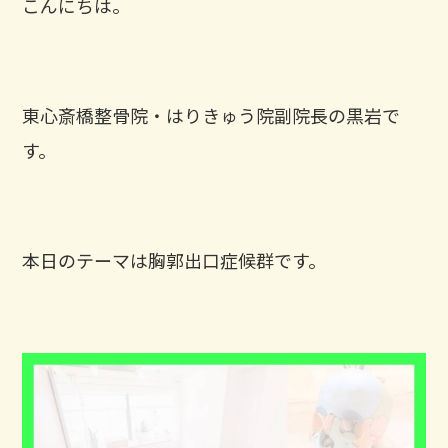
こんにちは。
東心斎橋整骨院・はりきゅう院副院長の黒岩で
す。
本日のテーマは胸郭出口症候群です。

▸ **WHAT YOU HAVE TO DO**:
Print the full listing above exactly. Pictures stay out of the copy.

▸ **SOLUTION FOR THIS TASK**:
こんにちは。
東心斎橋整骨院・はりきゅう院副院長の黒岩で
す。
本日のテーマは胸郭出口症候群です。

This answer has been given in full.